> _Information given_
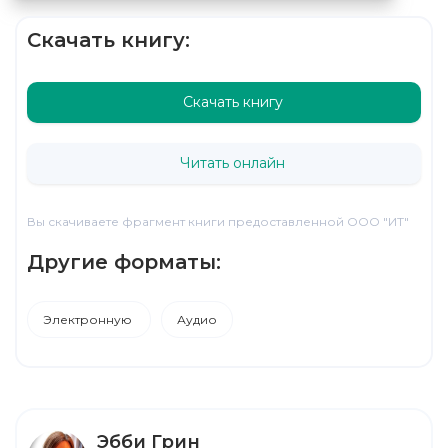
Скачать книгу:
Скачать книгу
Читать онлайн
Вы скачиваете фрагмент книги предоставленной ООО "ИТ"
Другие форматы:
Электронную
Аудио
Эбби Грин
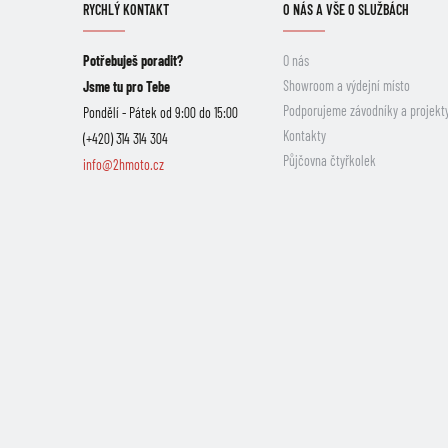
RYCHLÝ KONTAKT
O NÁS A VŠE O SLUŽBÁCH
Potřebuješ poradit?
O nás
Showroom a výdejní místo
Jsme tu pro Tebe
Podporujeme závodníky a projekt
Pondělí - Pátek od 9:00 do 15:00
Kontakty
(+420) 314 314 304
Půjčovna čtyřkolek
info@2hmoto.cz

> _Your goal_
Omit the pictures; set down each record exactly.

> _Written solution_
Скачать книгу:
Скачать книгу
Читать онлайн
Вы скачиваете фрагмент книги предоставленной ООО "ИТ"
Другие форматы:
Электронную
Аудио
Эбби Грин
RYCHLÝ KONTAKT
O NÁS A VŠE O SLUŽBÁCH
Potřebuješ poradit?
O nás
Showroom a výdejní místo
Jsme tu pro Tebe
Podporujeme závodníky a projekt
Pondělí - Pátek od 9:00 do 15:00
Kontakty
(+420) 314 314 304
Půjčovna čtyřkolek
info@2hmoto.cz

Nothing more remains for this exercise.